This is a brief tutorial to get started with Hyperledger fabric, one of the most popular private blockchain (sorry, hashchain) platforms. Corrections and additional requests are welcomed. The main and official tutorial is available at https://hyperledger-fabric.readthedocs.io/en/latest/chaincode4ade.html and here we provide some additional comments.
- We need to have curl available, which comes in most all Linux distributions. Check with:
> curl --version
curl 7.59.0 ...
-
If we don't yet have it, install Go language.
-
If we don't yet have it, install Docker and Docker Compose.
Official guidelines at https://hyperledger-fabric.readthedocs.io/en/latest/install.html will ask us to run some script from the Internet, something like curl -sSL http://bit.ly/2ysbOFE | bash -s 1.4.0-rc1
which points to something like https://raw.githubusercontent.com/hyperledger/fabric/master/scripts/bootstrap.sh
.
Running scripts from the Internet can be harmful, so we must be careful. As a general rule, we should not mix our development environment with the one we use for personal things, banking etc.
As we will come to see, lots of preparation work is running various scripts as there are currently no prepared packages that would abstract this away. Anyhow, this script will automatically:
- clone
fabric-samples
repository to your current directory; - download several binaries to a
/bin
subdirectory (configtxgen, configtxlator, cryptogen, discover, fabric-ca-client, get-docker-images.sh, demixgen, orderer, peer), which are used for various things in fabric, for examplecryptogen
is used to create test certificates and signing keys ; - download several docker images and yaml files, all in all up to several GB for fabric v1.4, so be prepared:
REPOSITORY SIZE SHARED SIZE UNIQUE SIZE
docker.io/hyperledger/fabric-javaenv 1.756 GB 1.389 GB 367.7 MB
docker.io/hyperledger/fabric-tools 1.56 GB 1.389 GB 171.3 MB
docker.io/hyperledger/fabric-ca 243.7 MB 123.7 MB 120 MB
docker.io/hyperledger/fabric-ccenv 1.426 GB 1.389 GB 37.13 MB
docker.io/hyperledger/fabric-orderer 149.9 MB 123.7 MB 26.22 MB
docker.io/hyperledger/fabric-peer 156.5 MB 123.7 MB 32.86 MB
docker.io/hyperledger/fabric-zookeeper 1.432 GB 1.389 GB 43.78 MB
docker.io/hyperledger/fabric-kafka 1.442 GB 1.389 GB 53.8 MB
docker.io/hyperledger/fabric-couchdb 1.495 GB 1.389 GB 106.9 MB
In the end, we end up with 100 files in these directories ( 40 of them):
.
├── balance-transfer
│ ├── app
│ ├── artifacts
│ └── typescript
├── basic-network
│ ├── config
│ └── crypto-config
├── bin
├── chaincode
│ ├── abac
│ ├── chaincode_example02
│ ├── fabcar
│ ├── marbles02
│ ├── marbles02_private
│ └── sacc
├── chaincode-docker-devmode
│ ├── chaincode
│ └── msp
├── commercial-paper
│ └── organization
├── config
├── fabcar
│ ├── javascript
│ ├── javascript-low-level
│ └── typescript
├── fabric-ca
│ └── scripts
├── first-network
│ ├── base
│ ├── channel-artifacts
│ ├── org3-artifacts
│ └── scripts
├── high-throughput
│ ├── chaincode
│ └── scripts
└── scripts
└── Jenkins_Scripts
As we can see, there's lots of material to get us up to speed, but each example use-case could take quite sime time to study.

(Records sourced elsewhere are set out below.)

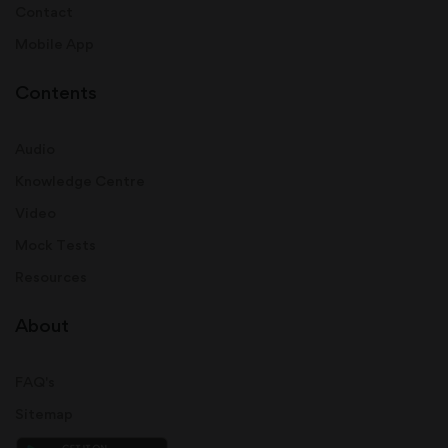
Contact
Mobile App
Contents
Audio
Knowledge Centre
Video
Mock Tests
Resources
About
FAQ's
Sitemap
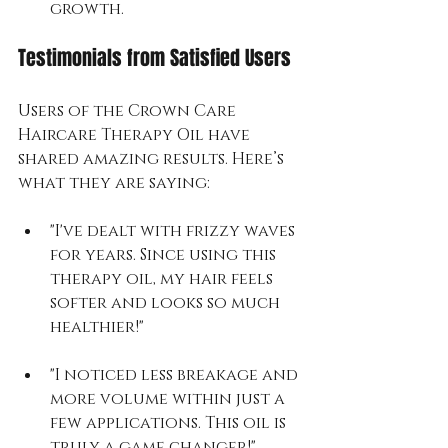
growth.
Testimonials from Satisfied Users
Users of the Crown Care 
Haircare Therapy Oil have 
shared amazing results. Here’s 
what they are saying:
"I've dealt with frizzy waves 
for years. Since using this 
therapy oil, my hair feels 
softer and looks so much 
healthier!"
"I noticed less breakage and 
more volume within just a 
few applications. This oil is 
truly a game changer!"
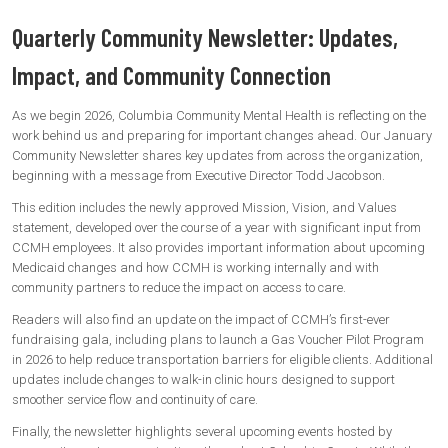
Quarterly Community Newsletter: Updates,
Impact, and Community Connection
As we begin 2026, Columbia Community Mental Health is reflecting on the
work behind us and preparing for important changes ahead. Our January
Community Newsletter shares key updates from across the organization,
beginning with a message from Executive Director Todd Jacobson.
This edition includes the newly approved Mission, Vision, and Values
statement, developed over the course of a year with significant input from
CCMH employees. It also provides important information about upcoming
Medicaid changes and how CCMH is working internally and with
community partners to reduce the impact on access to care.
Readers will also find an update on the impact of CCMH’s first-ever
fundraising gala, including plans to launch a Gas Voucher Pilot Program
in 2026 to help reduce transportation barriers for eligible clients. Additional
updates include changes to walk-in clinic hours designed to support
smoother service flow and continuity of care.
Finally, the newsletter highlights several upcoming events hosted by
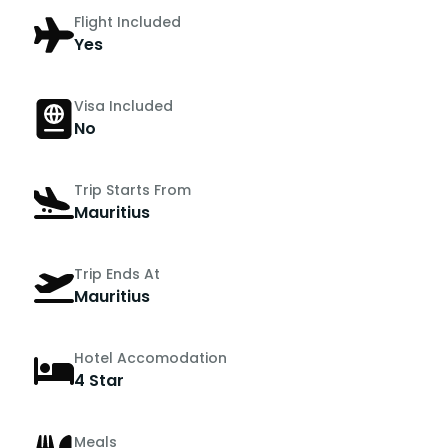
Flight Included
Yes
Visa Included
No
Trip Starts From
Mauritius
Trip Ends At
Mauritius
Hotel Accomodation
4 Star
Meals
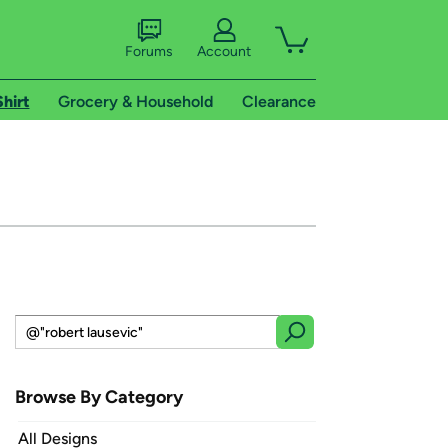
Forums
Account
Shirt
Grocery & Household
Clearance
Browse By Category
All Designs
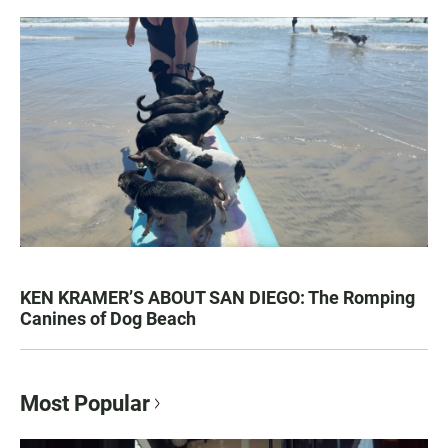
KEN KRAMER’S ABOUT SAN DIEGO: The Romping
Canines of Dog Beach
Most Popular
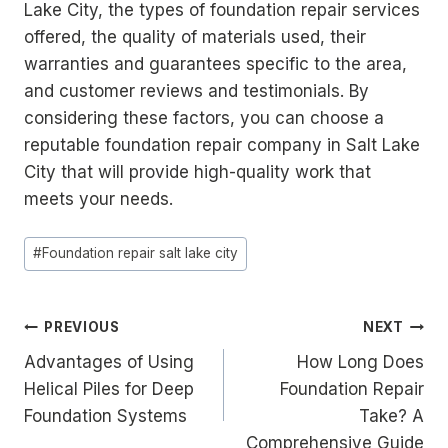
Lake City, the types of foundation repair services
offered, the quality of materials used, their
warranties and guarantees specific to the area,
and customer reviews and testimonials. By
considering these factors, you can choose a
reputable foundation repair company in Salt Lake
City that will provide high-quality work that
meets your needs.
Post
#
Foundation repair salt lake city
Tags:
Post
PREVIOUS
NEXT
Advantages of Using
How Long Does
navigation
Helical Piles for Deep
Foundation Repair
Foundation Systems
Take? A
Comprehensive Guide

Let's continue with the Hyperledger fabric intro tutorial "Chaincode for Developers", officially described at https://hyperledger-fabric.readthedocs.io/en/latest/chaincode4ade.html and provide some more context along the way.
What will we do:
-
Prepare a simple chaincode (a.k.a. a smart contract) written in Go in
sacc.go
, that will store a value on the blockchain and later read that value back. -
Create the network chaincodedockerdevmode_default with 4 services (orderer, peer, cli, chaincode). It will keep our terminal window busy with various logs, so we will only observe this window later.
docker-compose -f docker-compose-simple.yaml up
-
Start our chaincode in the second terminal.
docker exec -it chaincode bash
-
Interact with our chaincode through the third terminal.